## What you will do
Each line of the records that includes "black" should be found and copied.

[Start of Attachment]

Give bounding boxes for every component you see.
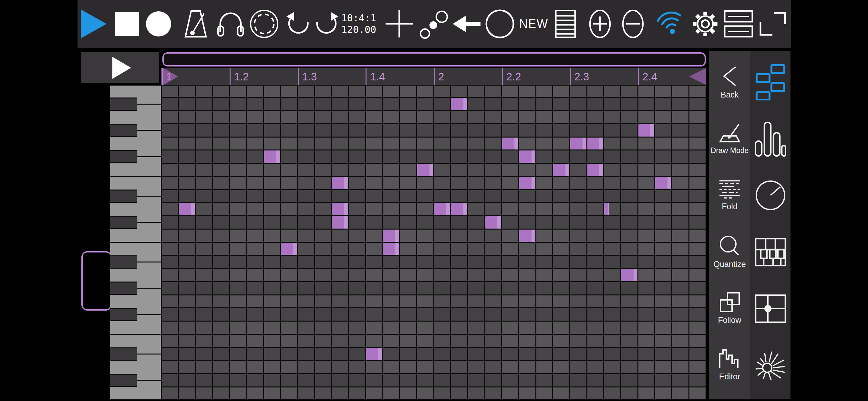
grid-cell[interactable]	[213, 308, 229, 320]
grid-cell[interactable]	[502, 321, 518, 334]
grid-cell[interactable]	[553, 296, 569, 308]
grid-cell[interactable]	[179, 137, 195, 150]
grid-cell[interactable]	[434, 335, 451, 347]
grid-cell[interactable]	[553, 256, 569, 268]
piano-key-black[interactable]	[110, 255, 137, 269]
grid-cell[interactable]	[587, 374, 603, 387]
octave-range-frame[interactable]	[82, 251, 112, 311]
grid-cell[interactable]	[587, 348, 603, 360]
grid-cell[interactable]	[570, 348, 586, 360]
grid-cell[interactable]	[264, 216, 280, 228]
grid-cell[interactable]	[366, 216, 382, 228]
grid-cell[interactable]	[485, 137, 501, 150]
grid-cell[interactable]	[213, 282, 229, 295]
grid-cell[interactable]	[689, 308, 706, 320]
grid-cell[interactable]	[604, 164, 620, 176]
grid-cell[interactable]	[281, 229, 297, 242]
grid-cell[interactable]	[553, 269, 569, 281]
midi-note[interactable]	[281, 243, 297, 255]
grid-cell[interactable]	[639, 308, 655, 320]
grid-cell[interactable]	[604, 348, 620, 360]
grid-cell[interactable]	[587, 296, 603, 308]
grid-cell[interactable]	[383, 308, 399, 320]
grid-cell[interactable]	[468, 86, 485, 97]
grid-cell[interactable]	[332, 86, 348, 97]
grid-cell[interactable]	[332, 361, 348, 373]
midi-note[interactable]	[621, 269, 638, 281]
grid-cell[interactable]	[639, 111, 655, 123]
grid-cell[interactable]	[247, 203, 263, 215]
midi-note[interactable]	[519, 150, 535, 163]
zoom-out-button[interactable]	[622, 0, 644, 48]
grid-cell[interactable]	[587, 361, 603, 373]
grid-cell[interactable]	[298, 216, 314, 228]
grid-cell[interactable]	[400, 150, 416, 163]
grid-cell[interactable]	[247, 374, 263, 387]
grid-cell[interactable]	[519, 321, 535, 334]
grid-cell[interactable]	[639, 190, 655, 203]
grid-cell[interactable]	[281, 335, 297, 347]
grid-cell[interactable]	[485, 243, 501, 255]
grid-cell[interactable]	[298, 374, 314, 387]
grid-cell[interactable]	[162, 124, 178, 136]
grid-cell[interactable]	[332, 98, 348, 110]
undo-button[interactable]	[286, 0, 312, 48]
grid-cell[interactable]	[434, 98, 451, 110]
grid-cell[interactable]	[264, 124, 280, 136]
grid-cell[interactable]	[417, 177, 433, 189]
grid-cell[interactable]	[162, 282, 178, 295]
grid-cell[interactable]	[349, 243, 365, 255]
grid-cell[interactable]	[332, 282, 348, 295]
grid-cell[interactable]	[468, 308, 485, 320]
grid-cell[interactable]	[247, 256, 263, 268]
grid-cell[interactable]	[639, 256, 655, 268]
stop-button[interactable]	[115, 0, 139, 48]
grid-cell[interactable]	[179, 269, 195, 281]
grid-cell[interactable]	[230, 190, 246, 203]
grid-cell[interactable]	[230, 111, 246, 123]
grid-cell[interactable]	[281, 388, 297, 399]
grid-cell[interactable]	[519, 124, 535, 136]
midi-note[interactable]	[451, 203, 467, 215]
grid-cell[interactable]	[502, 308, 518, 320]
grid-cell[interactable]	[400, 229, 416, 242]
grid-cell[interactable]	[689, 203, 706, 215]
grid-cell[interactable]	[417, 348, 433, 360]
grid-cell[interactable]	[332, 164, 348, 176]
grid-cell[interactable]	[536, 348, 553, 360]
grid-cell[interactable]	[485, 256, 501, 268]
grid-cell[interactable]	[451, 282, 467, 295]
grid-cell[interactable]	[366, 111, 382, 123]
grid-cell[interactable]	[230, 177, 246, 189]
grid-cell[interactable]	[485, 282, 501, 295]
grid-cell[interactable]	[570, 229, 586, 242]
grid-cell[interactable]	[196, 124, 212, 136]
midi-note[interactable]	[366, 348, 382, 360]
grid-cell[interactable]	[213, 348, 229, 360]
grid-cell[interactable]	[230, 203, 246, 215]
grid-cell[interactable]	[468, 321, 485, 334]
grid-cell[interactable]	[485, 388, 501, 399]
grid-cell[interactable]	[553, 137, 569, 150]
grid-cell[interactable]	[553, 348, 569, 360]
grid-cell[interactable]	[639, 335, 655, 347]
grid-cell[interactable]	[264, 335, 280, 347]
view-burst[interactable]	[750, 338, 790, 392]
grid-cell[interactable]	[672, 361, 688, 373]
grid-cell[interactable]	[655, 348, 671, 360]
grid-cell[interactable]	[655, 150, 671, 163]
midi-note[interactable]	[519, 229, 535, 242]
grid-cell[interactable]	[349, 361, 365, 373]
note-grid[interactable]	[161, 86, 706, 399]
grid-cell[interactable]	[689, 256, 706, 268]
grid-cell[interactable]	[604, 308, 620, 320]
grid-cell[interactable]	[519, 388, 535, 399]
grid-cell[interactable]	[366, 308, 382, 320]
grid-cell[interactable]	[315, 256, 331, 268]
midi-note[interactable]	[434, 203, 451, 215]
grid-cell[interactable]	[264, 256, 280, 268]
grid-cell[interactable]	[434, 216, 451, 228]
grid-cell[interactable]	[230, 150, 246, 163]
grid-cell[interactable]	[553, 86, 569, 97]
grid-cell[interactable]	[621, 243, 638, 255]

[End of Attachment]
[Start of Attachment]

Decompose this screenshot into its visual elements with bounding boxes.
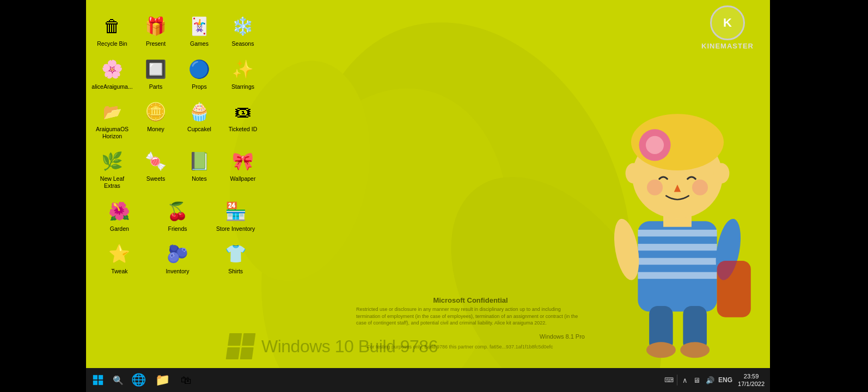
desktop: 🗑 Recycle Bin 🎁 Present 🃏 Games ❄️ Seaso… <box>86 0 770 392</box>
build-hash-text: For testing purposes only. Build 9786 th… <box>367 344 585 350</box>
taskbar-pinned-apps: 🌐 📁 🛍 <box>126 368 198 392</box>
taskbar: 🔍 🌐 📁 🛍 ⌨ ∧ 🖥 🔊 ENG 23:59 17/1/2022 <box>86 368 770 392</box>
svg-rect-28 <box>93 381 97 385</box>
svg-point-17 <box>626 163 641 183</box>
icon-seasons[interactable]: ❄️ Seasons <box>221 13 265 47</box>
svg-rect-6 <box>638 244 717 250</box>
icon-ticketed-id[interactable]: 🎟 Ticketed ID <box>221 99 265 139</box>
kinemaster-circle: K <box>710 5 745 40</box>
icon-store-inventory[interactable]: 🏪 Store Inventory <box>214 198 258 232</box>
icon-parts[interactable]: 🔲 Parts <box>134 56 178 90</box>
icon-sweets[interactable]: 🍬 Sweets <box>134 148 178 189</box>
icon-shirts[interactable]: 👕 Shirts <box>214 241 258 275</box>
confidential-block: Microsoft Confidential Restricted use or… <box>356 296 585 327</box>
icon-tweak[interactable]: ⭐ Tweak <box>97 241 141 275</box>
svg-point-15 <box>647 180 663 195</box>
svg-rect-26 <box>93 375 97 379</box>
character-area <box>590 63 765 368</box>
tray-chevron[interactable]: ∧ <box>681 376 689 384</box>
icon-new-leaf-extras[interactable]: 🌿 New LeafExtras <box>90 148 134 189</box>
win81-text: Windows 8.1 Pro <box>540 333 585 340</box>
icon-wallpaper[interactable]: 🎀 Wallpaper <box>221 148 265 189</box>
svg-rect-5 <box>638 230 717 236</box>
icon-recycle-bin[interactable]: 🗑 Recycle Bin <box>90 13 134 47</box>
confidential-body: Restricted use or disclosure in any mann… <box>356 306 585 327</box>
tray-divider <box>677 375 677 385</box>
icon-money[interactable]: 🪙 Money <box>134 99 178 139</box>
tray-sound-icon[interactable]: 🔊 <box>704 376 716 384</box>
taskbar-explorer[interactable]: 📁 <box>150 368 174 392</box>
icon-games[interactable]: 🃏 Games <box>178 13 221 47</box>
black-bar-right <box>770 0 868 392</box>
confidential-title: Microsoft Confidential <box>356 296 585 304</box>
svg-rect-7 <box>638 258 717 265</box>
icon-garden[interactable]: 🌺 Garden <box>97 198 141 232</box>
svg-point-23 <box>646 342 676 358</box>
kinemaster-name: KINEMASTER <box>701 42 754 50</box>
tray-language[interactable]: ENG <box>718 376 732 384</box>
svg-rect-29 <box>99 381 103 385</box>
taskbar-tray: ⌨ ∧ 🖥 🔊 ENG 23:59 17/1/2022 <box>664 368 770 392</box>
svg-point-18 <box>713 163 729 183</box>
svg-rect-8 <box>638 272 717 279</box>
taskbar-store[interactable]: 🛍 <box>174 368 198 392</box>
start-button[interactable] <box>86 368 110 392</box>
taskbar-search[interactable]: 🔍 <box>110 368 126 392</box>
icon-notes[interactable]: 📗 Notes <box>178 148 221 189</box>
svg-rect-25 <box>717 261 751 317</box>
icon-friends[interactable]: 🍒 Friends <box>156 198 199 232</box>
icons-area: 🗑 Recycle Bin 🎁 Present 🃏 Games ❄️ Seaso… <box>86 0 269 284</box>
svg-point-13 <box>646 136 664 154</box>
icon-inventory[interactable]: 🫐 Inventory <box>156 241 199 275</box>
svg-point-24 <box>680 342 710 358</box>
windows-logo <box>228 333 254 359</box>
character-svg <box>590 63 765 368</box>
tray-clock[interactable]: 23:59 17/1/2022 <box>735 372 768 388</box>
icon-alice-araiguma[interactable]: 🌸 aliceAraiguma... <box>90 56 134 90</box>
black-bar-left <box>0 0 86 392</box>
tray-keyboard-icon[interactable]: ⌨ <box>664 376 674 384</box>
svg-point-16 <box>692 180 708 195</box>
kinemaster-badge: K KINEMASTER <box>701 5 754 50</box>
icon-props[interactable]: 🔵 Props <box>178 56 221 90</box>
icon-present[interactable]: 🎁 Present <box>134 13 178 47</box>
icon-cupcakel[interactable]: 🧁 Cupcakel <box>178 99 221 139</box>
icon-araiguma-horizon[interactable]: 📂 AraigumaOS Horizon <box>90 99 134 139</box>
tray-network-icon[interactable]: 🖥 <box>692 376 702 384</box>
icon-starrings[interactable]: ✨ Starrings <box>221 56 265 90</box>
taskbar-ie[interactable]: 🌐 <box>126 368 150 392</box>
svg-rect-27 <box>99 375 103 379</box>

[End of Attachment]

## Output of the task
piano-key-black[interactable]	[110, 255, 137, 269]
black-bar-right <box>770 0 868 392</box>
black-bar-left <box>0 0 86 392</box>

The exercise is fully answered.